How many positive integers less than 2007 are relatively prime to 1001?

There are 2006 positive integers less than 2007.
How many of these have a common factor with 1001?

We find that: . $1001 \:=\:7\!\cdot\!11\!\cdot\!13$

There are: . $\left[\frac{2006}{7}\right] = 286$ with a factor of 7.

There are: . $\left[\frac{2006}{11}\right] = 182$ with a factor of 11.

There are: . $\left[\frac{2006}{13}\right] = 154$ with a factor of 13.

There are: . $\left[\frac{2006}{77}\right] = 26$ with a factor of 7 and 11.
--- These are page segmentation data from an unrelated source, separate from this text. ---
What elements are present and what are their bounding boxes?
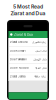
- button[interactable]: Dua Tawassul: [8, 55, 48, 64]
- staticText: 5 Most Read: [13, 4, 43, 10]
- staticText: زيارة عاشوراء: [32, 39, 46, 45]
- button[interactable]: Dua Kumayl: [8, 47, 48, 55]
- staticText: Ziarat & Dua: [14, 33, 33, 36]
- button[interactable]: Ziarat Jamia: [8, 72, 48, 81]
- staticText: دعاء كميل: [35, 48, 46, 54]
- button[interactable]: Dua e Nudba: [8, 64, 48, 72]
- staticText: Dua Kumayl: [10, 49, 26, 52]
- staticText: Ziarat Ashura: [10, 40, 27, 44]
- staticText: Dua Tawassul: [10, 58, 27, 61]
- staticText: دعاء الندبة: [35, 65, 46, 71]
- button[interactable]: Ziarat Ashura: [8, 38, 48, 47]
- staticText: Dua e Nudba: [10, 66, 28, 70]
- staticText: زيارة جامعة: [34, 74, 46, 79]
- button[interactable]: Ziarat & Dua: [8, 31, 48, 38]
- staticText: Ziarat and Dua: [10, 10, 46, 16]
- staticText: Ziarat Jamia: [10, 75, 25, 78]
- staticText: دعاء التوسل: [33, 56, 46, 62]
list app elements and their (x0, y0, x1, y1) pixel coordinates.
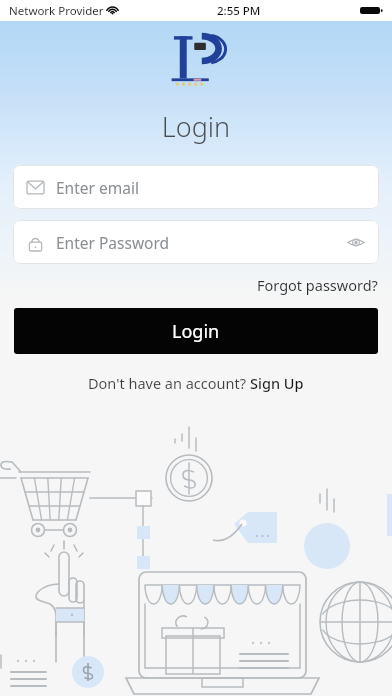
button[interactable]: Enter Password (13, 220, 379, 264)
staticText: 2:55 PM (217, 3, 261, 19)
staticText: Login (172, 319, 220, 344)
button[interactable]: Forgot password? (253, 270, 382, 300)
staticText: Login (0, 108, 392, 145)
button[interactable]: Sign Up (250, 373, 304, 393)
button[interactable]: Enter email (13, 165, 379, 209)
staticText: Don't have an account? (88, 373, 250, 393)
staticText: Enter email (56, 177, 139, 198)
staticText: Sign Up (250, 373, 304, 393)
button[interactable]: Show password (347, 236, 365, 249)
button[interactable]: Login (14, 308, 378, 354)
staticText: Forgot password? (257, 275, 378, 295)
staticText: Enter Password (56, 232, 170, 253)
staticText: Network Provider (9, 3, 104, 19)
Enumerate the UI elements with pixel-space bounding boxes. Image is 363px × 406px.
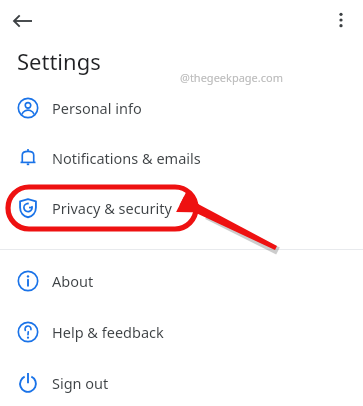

There are: . $\left[\frac{2006}{91}\right] = 22$ with a factor of 7 and 13.

There are: . $\left[\frac{2006}{143}\right] = 14$ with a factor 11 and 13.

There are: . $\left[\frac{2006}{1001}\right] = 2$ with a factor of 7, 11 and 13.

Formula:

$n(A\,\cup B\,\cup\ C) \;=\;n(A) + n(B) + n(C) - n(A\,\cap\,B) - n(A\,\cap\ C)$ $- n(B\,\cap\,C) + n(A\,\cap\,B\,\cap\,C)$

Hence: . $n(7 \cup 11 \cup 13) \;=\;286 + 182 + 154 - 26 - 22 - 14 + 2 \;=\;562$

There are 562 integers which have factors of 7, 11, and/or 13.

Therefore, there are: . $2006 - 562\:=\:1444$ integers relatively prime to 1001.